Aumento dei siti web falsi per visti spinge una campagna di allerta consumatori in India
Le autorità indiane e i consumatori avvertono di un aumento dei siti web falsi per visti e degli agenti truffaldini. I truffatori clonano le pagine di VFS Global e richiedono pagamenti tramite UPI, lasciando le vittime con documenti inutili. L’invito per datori di lavoro e viaggiatori è di utilizzare solo gli URL ufficiali delle ambasciate, controllare attentamente le richieste UPI e segnalare gli episodi tramite il portale nazionale per i crimini informatici.

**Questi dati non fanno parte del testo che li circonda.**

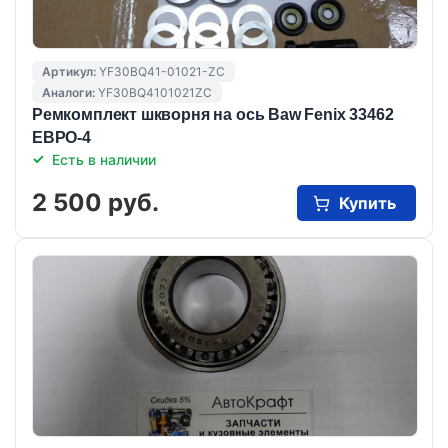
Артикул:
YF30BQ41-01021-ZC
Аналоги:
YF30BQ4101021ZC
Ремкомплект шкворня на ось Baw Fenix 33462
ЕВРО-4
Есть в наличии
2 500 руб.
Купить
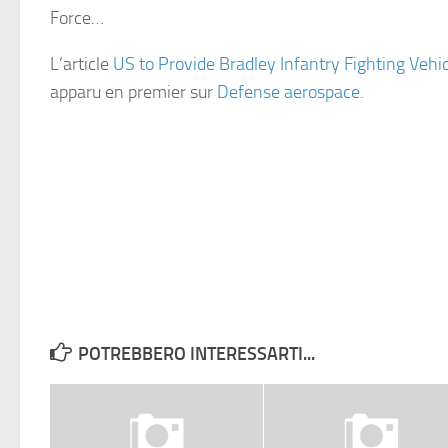
Force…
L’article
US to Provide Bradley Infantry Fighting Vehic
apparu en premier sur
Defense aerospace
.
POTREBBERO INTERESSARTI...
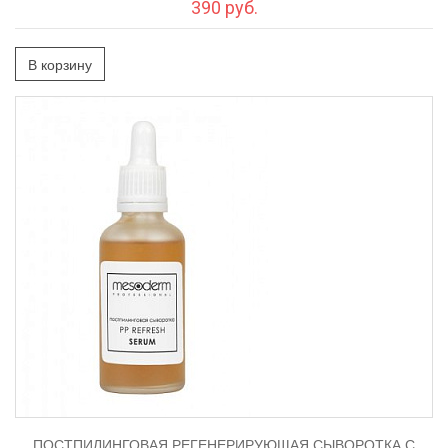
390 руб.
В корзину
ПОСТПИЛИНГОВАЯ РЕГЕНЕРИРУЮЩАЯ СЫВОРОТКА С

Gli Stati Uniti estendono il visto H-2A agli operatori del settore lattiero-caseario, aprendo una nuova via per i lavoratori stranieri qualificati
Il Dipartimento del Lavoro degli Stati Uniti consente ora alle aziende lattiero-casearie di assumere lavoratori stranieri con il visto H-2A, ponendo fine a una lunga restrizione che riguardava solo l’agricoltura stagionale. Questa modifica normativa potrebbe generare migliaia di posti di lavoro disponibili tutto l’anno, già al centro dell’interesse dei reclutatori in India, ma i datori di lavoro dovranno rispettare rigidi obblighi riguardanti salari, alloggi e trasporto di ritorno.